Task description => Return each line of the data below that contains the string "community".

════════

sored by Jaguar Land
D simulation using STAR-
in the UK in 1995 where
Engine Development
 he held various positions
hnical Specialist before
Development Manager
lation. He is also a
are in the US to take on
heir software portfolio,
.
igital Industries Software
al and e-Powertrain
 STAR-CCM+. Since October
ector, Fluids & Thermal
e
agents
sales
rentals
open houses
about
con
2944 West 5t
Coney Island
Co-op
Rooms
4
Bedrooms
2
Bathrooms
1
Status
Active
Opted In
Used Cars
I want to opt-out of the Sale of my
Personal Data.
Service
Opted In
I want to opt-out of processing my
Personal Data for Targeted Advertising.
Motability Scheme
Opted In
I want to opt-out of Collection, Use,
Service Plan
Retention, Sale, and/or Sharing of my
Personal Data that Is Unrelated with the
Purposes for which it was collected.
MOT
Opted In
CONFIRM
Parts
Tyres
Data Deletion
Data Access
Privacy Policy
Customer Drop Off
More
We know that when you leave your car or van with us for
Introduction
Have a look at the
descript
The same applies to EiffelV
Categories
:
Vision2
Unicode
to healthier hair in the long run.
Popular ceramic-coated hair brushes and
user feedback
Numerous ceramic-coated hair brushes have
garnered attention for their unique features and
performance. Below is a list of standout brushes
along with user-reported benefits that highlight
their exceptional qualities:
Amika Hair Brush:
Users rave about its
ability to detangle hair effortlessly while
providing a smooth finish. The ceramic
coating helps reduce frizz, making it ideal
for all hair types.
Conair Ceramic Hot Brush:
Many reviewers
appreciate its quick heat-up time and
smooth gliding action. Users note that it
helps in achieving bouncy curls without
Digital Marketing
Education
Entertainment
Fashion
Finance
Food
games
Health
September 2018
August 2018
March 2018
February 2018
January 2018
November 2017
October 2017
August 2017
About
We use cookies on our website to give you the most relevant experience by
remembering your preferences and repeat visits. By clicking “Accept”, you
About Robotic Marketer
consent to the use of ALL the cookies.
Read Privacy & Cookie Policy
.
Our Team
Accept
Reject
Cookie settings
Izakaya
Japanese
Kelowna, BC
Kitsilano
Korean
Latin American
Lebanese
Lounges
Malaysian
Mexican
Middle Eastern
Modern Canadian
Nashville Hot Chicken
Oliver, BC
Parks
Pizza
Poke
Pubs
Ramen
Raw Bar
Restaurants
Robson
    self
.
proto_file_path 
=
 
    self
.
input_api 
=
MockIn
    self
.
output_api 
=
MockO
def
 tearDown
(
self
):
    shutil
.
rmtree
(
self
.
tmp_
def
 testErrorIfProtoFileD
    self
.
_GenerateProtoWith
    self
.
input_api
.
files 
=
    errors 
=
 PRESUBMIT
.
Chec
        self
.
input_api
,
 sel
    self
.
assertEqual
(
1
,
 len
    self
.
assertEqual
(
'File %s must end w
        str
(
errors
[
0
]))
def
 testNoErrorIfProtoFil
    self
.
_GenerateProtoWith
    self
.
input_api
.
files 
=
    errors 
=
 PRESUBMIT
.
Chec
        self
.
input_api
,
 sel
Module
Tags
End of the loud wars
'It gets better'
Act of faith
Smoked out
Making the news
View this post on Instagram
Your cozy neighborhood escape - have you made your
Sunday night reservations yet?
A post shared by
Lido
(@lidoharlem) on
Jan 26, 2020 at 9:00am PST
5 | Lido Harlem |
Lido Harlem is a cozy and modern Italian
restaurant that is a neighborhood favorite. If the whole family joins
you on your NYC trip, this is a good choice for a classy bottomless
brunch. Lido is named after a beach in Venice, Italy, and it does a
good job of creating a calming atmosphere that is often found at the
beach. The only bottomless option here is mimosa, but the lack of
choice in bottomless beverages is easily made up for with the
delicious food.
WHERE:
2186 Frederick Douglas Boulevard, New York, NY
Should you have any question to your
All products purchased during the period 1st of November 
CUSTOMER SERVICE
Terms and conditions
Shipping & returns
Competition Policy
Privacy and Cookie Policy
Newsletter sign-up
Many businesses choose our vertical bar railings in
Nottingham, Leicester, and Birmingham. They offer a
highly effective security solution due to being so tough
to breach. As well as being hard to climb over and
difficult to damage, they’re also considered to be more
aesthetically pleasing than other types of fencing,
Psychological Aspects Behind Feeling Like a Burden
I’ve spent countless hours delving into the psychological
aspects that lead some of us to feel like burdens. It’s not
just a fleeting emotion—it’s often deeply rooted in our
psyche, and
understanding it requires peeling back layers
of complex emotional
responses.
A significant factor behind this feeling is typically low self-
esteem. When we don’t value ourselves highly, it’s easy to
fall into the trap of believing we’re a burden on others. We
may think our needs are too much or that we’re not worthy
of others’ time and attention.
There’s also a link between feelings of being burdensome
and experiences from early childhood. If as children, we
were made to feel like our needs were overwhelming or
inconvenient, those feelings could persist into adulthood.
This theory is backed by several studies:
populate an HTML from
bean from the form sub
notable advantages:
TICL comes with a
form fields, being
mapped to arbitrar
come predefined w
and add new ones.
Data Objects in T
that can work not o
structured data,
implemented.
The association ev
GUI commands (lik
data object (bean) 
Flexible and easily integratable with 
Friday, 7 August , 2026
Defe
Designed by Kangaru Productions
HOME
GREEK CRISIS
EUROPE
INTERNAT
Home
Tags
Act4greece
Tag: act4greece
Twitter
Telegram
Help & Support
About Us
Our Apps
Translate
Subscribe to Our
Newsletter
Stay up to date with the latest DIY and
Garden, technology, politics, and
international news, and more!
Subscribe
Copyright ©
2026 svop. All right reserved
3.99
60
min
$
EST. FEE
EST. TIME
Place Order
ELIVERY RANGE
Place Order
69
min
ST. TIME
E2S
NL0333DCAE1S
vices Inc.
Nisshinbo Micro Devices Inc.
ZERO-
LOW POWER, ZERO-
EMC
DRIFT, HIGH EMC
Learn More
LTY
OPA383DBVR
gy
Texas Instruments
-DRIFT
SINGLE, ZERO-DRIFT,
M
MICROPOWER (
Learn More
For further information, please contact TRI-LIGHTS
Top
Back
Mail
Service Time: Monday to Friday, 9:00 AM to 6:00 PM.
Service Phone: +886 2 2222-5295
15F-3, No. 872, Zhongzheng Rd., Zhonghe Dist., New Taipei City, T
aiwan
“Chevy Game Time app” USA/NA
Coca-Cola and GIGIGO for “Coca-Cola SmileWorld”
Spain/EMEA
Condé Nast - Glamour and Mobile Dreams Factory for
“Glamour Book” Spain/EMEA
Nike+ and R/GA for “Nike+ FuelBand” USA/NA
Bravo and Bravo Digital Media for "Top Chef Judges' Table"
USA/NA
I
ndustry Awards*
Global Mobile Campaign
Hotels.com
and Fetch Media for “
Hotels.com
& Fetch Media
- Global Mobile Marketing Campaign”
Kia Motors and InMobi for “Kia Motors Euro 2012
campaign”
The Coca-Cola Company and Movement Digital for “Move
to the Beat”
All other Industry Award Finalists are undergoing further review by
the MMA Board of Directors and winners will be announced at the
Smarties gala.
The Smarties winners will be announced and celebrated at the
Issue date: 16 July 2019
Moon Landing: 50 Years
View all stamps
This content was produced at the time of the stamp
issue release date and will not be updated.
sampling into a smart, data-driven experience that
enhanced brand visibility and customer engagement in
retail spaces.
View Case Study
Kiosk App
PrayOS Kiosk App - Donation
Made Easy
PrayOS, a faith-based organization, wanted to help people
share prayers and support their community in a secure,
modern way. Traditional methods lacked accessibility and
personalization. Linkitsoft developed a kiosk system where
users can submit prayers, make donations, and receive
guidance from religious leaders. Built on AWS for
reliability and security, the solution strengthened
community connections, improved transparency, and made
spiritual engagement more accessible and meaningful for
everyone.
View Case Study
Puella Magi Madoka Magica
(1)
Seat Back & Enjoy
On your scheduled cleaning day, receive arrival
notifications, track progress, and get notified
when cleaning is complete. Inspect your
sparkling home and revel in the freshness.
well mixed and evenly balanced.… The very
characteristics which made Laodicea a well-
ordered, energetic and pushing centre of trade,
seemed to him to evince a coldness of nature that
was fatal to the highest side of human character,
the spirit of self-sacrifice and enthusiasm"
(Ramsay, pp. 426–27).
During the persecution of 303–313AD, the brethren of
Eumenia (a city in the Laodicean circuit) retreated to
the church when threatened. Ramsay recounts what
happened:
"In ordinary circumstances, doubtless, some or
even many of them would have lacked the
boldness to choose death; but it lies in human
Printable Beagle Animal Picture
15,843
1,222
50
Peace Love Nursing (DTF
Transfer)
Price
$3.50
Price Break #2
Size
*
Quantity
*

════════

Written solution =>
share prayers and support their community in a secure,
community connections, improved transparency, and made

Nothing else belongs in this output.